> [The records]:
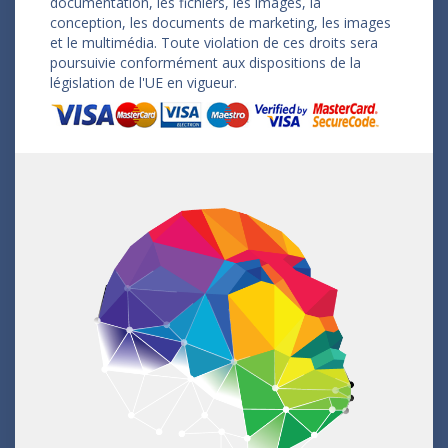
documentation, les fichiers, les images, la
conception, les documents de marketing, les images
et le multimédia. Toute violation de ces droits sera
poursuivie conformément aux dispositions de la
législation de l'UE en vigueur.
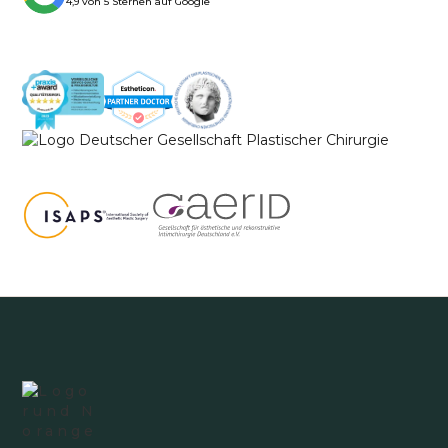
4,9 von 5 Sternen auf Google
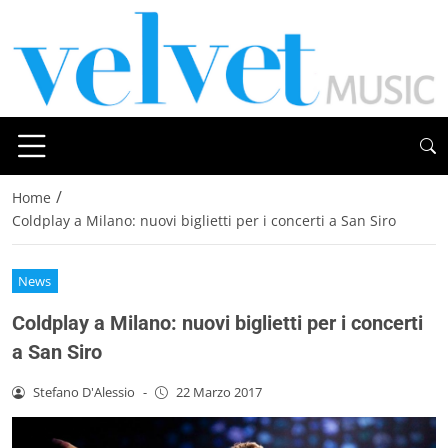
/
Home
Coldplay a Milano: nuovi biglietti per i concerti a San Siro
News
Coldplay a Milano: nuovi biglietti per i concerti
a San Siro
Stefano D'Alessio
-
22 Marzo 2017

* * *

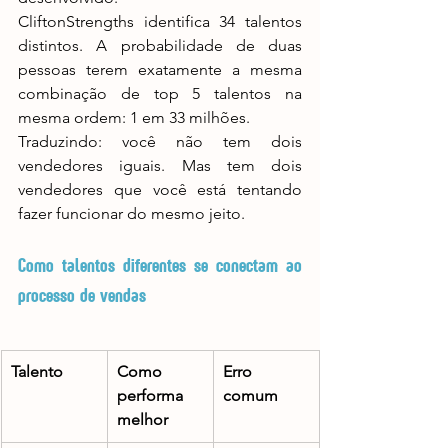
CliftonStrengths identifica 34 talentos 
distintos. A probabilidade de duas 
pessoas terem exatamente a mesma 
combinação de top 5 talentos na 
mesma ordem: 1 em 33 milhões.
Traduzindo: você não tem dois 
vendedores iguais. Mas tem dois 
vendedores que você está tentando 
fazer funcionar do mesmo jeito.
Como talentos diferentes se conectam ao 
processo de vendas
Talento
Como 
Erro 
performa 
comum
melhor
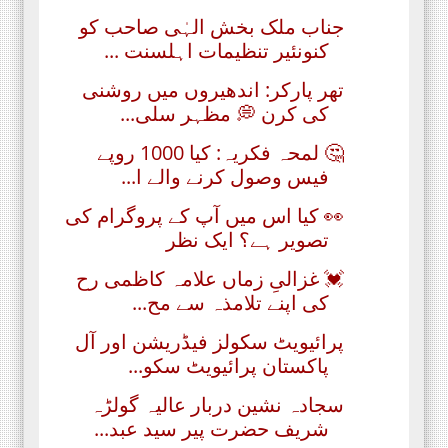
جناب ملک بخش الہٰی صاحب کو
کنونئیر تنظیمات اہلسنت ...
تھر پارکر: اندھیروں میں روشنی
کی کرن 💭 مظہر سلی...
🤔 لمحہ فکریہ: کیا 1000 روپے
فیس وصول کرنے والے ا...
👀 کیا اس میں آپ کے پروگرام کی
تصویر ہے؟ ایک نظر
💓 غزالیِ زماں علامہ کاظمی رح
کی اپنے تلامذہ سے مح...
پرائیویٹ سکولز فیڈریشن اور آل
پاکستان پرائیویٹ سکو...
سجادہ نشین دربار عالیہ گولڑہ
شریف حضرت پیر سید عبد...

> [Assigned task]:
Within the material above, find the part that opens with the line containing "documentation, les fichiers, les images, la" and closes with the line containing "22 Marzo 2017", and reproduce it exactly without the pictures.

> [Response box]:
documentation, les fichiers, les images, la
conception, les documents de marketing, les images
et le multimédia. Toute violation de ces droits sera
poursuivie conformément aux dispositions de la
législation de l'UE en vigueur.
4,9 von 5 Sternen auf Google
/
Home
Coldplay a Milano: nuovi biglietti per i concerti a San Siro
News
Coldplay a Milano: nuovi biglietti per i concerti
a San Siro
Stefano D'Alessio
-
22 Marzo 2017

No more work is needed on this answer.